日米各株式市場の2020年の年初来毎月の騰落率
日米市場共に指数毎の跛行色が強い結果が示すのは?
上記テーブルの最下段に示す年間騰落率を見ると、どこか異様な感じがします。それは日米市場で差が出たというよりは、各市場間で物凄い跛行色が出たという事です。本来ならば、日経平均とTOPIXは、当然多少は異なった動きをするものですが、基本的には東証一部銘柄で構成される指数ですから、相応の乖離の範囲に収まるものです。ところが今年は日経平均が16.01%も上昇した傍らで、TOPIXは4.84%しか上昇していません。投資信託がベンチマークとして採用するのもTOPIXが多いですから、運用サイドから見たら、思った以上にTOPIXには勝ったなと思える反面、投資家側から見ると大納会で30年振りの高値回復と騒がれるほどには儲かっていないという実感が強いのではないでしょうか?もし、マザーズ銘柄に比重が掛かっていれば、年間で3割も上昇していても可笑しくは無いのですから。
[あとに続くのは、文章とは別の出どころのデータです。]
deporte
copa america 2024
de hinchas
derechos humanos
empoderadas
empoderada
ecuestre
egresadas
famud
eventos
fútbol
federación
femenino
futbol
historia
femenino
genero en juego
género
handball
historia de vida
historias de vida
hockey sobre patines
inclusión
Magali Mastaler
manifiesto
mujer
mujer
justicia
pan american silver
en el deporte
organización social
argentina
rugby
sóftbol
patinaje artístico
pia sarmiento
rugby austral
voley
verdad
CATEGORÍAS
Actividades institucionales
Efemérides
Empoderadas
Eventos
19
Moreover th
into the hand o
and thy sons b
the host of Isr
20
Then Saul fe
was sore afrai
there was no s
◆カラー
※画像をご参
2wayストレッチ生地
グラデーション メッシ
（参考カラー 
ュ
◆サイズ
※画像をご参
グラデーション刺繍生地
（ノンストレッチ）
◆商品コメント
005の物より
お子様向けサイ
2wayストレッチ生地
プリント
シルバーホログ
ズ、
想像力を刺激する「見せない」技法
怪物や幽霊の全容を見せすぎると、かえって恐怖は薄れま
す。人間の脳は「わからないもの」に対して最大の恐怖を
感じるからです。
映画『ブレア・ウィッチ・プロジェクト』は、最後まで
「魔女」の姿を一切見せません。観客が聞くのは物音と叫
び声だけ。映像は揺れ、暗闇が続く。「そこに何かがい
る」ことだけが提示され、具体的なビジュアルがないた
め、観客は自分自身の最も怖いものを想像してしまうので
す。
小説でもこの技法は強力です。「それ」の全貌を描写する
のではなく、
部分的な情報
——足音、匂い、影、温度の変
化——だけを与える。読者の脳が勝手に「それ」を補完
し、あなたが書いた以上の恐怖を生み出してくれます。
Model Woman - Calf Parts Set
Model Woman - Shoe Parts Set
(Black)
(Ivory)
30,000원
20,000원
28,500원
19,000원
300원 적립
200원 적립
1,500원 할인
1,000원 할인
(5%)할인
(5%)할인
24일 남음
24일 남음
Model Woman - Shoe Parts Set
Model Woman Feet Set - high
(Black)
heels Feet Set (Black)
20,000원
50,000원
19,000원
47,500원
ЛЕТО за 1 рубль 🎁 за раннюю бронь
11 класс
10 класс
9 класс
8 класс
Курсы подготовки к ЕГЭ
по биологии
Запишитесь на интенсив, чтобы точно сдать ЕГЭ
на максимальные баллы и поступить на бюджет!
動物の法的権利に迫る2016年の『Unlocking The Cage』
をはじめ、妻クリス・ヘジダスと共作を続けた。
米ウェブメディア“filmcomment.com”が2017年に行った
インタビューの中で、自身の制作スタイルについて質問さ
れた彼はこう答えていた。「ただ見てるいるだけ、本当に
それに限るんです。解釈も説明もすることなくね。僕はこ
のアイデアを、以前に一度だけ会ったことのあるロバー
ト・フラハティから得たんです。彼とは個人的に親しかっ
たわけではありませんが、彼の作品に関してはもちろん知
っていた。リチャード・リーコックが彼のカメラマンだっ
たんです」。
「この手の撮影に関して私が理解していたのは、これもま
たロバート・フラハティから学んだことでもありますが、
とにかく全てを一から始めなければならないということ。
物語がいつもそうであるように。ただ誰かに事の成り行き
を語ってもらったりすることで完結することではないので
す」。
下のチャートは過去2年間の日経平均とNT倍率の推移です。この指数は「日経平均÷TOPIX」でその相対比率を検証しているだけのものですが、日経平均が20,000円前後から27,000円を超える水準で大納会を終えるまでに、随分とTOPIXよりも先駆して買われてきたことが分かります。数値で言うと13.3倍程度から15.2倍にまで跳ね上がりました。取り分け、2020年10月以降の跳ね上がり方が勢いがついているとも言えます。
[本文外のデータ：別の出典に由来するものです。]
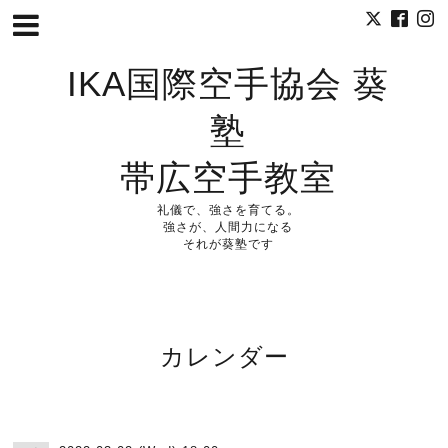
IKA国際空手協会 葵
塾
帯広空手教室
礼儀で、強さを育てる。
強さが、人間力になる
それが葵塾です
カレンダー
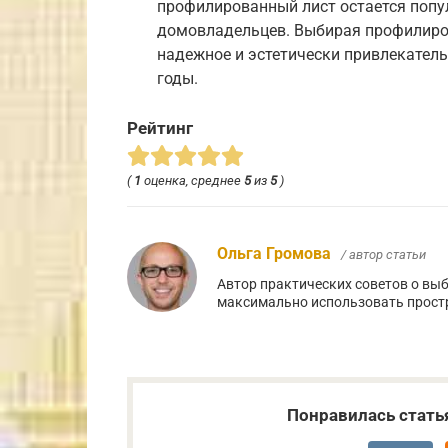
профилированный лист остается попу
домовладельцев. Выбирая профилиров
надежное и эстетически привлекатель
годы.
Рейтинг
(
1
оценка, среднее
5
из
5
)
Ольга Громова
/ автор статьи
Автор практических советов о выб
максимально использовать простр
Понравилась стать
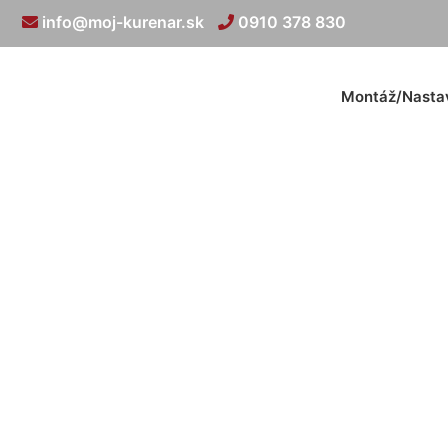
info@moj-kurenar.sk
0910 378 830
Montáž/Nasta
Rozv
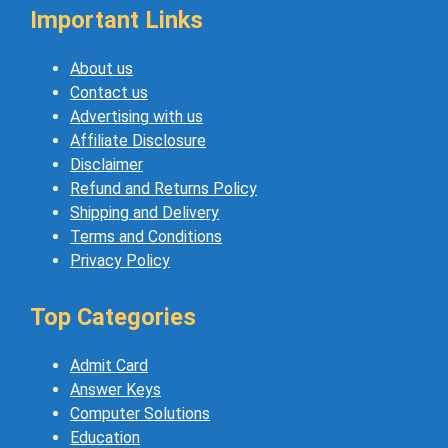
Important Links
About us
Contact us
Advertising with us
Affiliate Disclosure
Disclaimer
Refund and Returns Policy
Shipping and Delivery
Terms and Conditions
Privacy Policy
Top Categories
Admit Card
Answer Keys
Computer Solutions
Education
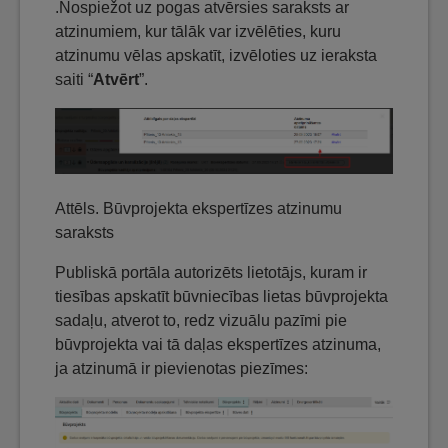
.Nospiežot uz pogas atvērsies saraksts ar
atzinumiem, kur tālāk var izvēlēties, kuru
atzinumu vēlas apskatīt, izvēloties uz ieraksta
saiti “
Atvērt
”.
Attēls. Būvprojekta ekspertīzes atzinumu
saraksts
Publiskā portāla autorizēts lietotājs, kuram ir
tiesības apskatīt būvniecības lietas būvprojekta
sadaļu, atverot to, redz vizuālu pazīmi pie
būvprojekta vai tā daļas ekspertīzes atzinuma,
ja atzinumā ir pievienotas piezīmes:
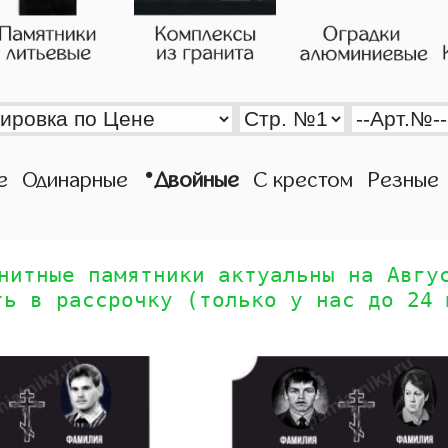
•
е
Одинарные
Двойные
С крестом
Резные
нитные памятники актуальны на Авгу
ть в рассрочку (только у нас до 24 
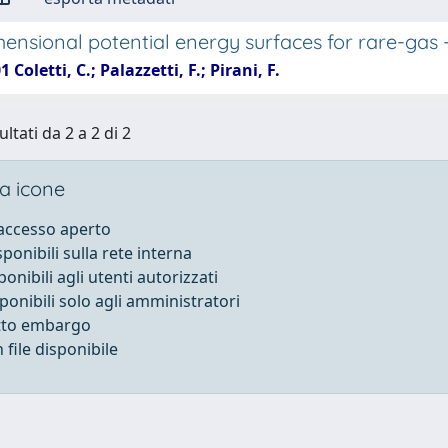
mensional potential energy surfaces for rare-gas
 Coletti, C.; Palazzetti, F.; Pirani, F.
ultati da 2 a 2 di 2
a icone
 accesso aperto
sponibili sulla rete interna
ponibili agli utenti autorizzati
sponibili solo agli amministratori
otto embargo
file disponibile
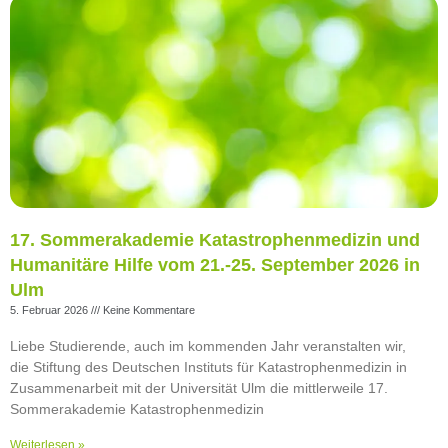
17. Sommerakademie Katastrophenmedizin und
Humanitäre Hilfe vom 21.-25. September 2026 in
Ulm
5. Februar 2026
Keine Kommentare
Liebe Studierende, auch im kommenden Jahr veranstalten wir,
die Stiftung des Deutschen Instituts für Katastrophenmedizin in
Zusammenarbeit mit der Universität Ulm die mittlerweile 17.
Sommerakademie Katastrophenmedizin
Weiterlesen »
もし、仮に日経平均とTOPIXの相対比率が2年前と変わっていないと仮定してTOPIXの水準から日経平均を逆算すると、1,804.68×13.3倍≒24,000円となり、約3,400円分の上昇が帳消しとなります。
同様なことが、米国市場内でも起きています。ナスダックが+43.44%も上昇する傍らで、一般的には市場全体の動きを現すと言われているS&P500は+15.52%の上昇に留まり、NYダウに至っては+6.56%しか上昇していません。かなり歪な状況が示現しているというのは事実です。
何が起きているのかを調べるには、その指数の計算方法や、指数の構成銘柄やウェイトを調べる必要があります。Fund Garageのプレミアム・レポートではそうしたことを随時お伝えしてきておりますが、その調べ方、分析手法、スタンスや視点によって、こうした歪みは良くも取れれば、悪く解釈することも出来ます。一般的には悲観論を組み立てる方が、この場合は容易いでしょう。例えば「ヒストリカルな傾向値から大きく乖離した結果は、いずれ修正される」というロジックで纏める方法です。
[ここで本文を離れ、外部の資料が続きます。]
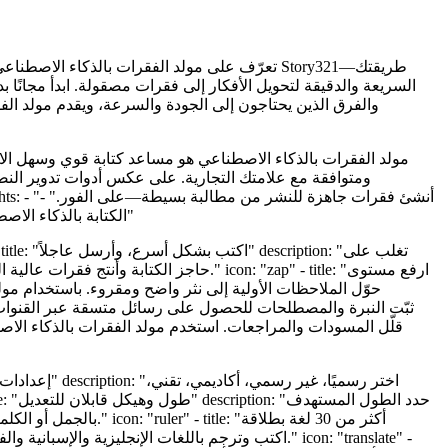
السريعة والدقيقة لتحويل الأفكار إلى فقرات مصقولة. ابدأ مجانًا
ومتوافقة مع علامتك التجارية. على عكس أدوات تدوير النص
"اضبط النبرة والهيكل والطول لأي جمهور أو منصة." - "اكتب بأكثر من 30 لغة بطلاقة دقيقة تشبه الإنسان." tags: - "الكتابة بالذكاء الاصطناعي" - "كاتب الفقرات"
حاجز الكتابة وأنتج فقرات عالية الجودة 
بالجمل أو الكلمات، 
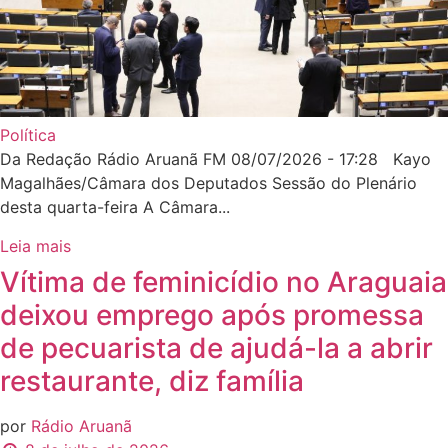
Política
Da Redação Rádio Aruanã FM 08/07/2026 - 17:28 Kayo
Magalhães/Câmara dos Deputados Sessão do Plenário
desta quarta-feira A Câmara...
Leia mais
Vítima de feminicídio no Araguaia
deixou emprego após promessa
de pecuarista de ajudá-la a abrir
restaurante, diz família
por
Rádio Aruanã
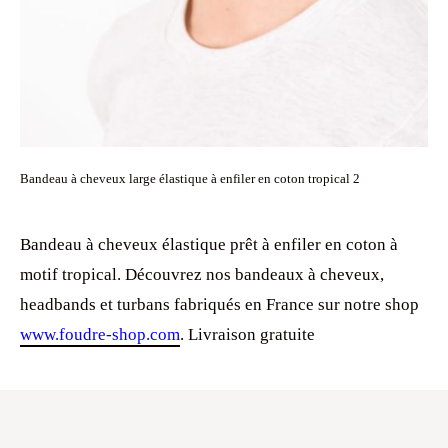
Bandeau à cheveux large élastique à enfiler en coton tropical 2
Bandeau à cheveux élastique prêt à enfiler en coton à
motif tropical. Découvrez nos bandeaux à cheveux,
headbands et turbans fabriqués en France sur notre shop
www.foudre-shop.com
. Livraison gratuite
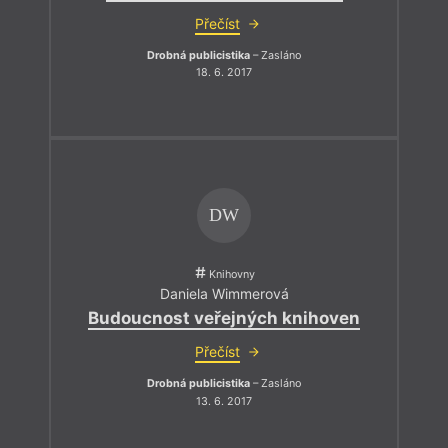
Přečíst
Drobná publicistika
– Zasláno
18. 6. 2017
DW
Knihovny
Daniela Wimmerová
Budoucnost veřejných knihoven
Přečíst
Drobná publicistika
– Zasláno
13. 6. 2017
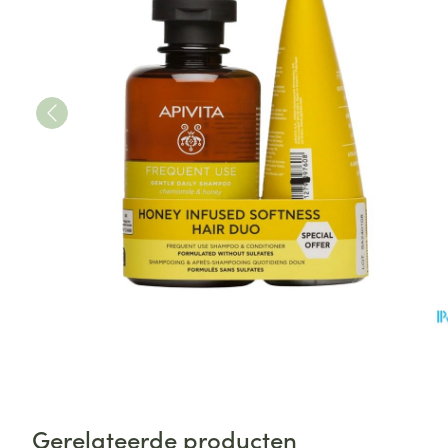
Gerelateerde producten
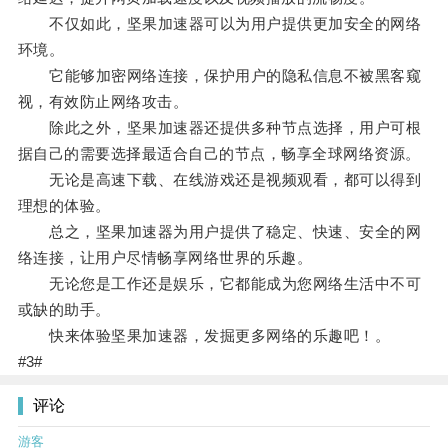
不仅如此，坚果加速器可以为用户提供更加安全的网络
环境。
它能够加密网络连接，保护用户的隐私信息不被黑客窥
视，有效防止网络攻击。
除此之外，坚果加速器还提供多种节点选择，用户可根
据自己的需要选择最适合自己的节点，畅享全球网络资源。
无论是高速下载、在线游戏还是视频观看，都可以得到
理想的体验。
总之，坚果加速器为用户提供了稳定、快速、安全的网
络连接，让用户尽情畅享网络世界的乐趣。
无论您是工作还是娱乐，它都能成为您网络生活中不可
或缺的助手。
快来体验坚果加速器，发掘更多网络的乐趣吧！。
#3#
评论
游客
ただ逆に、市場構造全体やファンダメンタルズが大きく変化しているからというタイプの論陣を張れば、ヒストリカルな傾向値から乖離して新たな均衡点を求めに行くというような言い方をすることも出来ます。この歪を是とするのも、否とするのも投資スタンスやモノの見方によってどちらにもすることが出来ます。どうやら、2021年はその答えを探っていく一年となりそうです。
今年も一年間、ありがとうございました。
新年2021年はどんな年になるか、個人的には非常にワクワクしています。確かに新型コロナウイルスの話題に目を向けると安易な楽観的な見通しは立てられないと思います。ただその一方で、大きな変化や革新が起きていることも事実です。
2021年はそうしたことをどうやって投資に活かして行けば良いのかを考えつつ、また年末に「良い一年でした」と言えるようにしたいものです。2020年、いろいろありがとうございました。来年も引き続き宜しくお願い致します。良い年をお迎えください。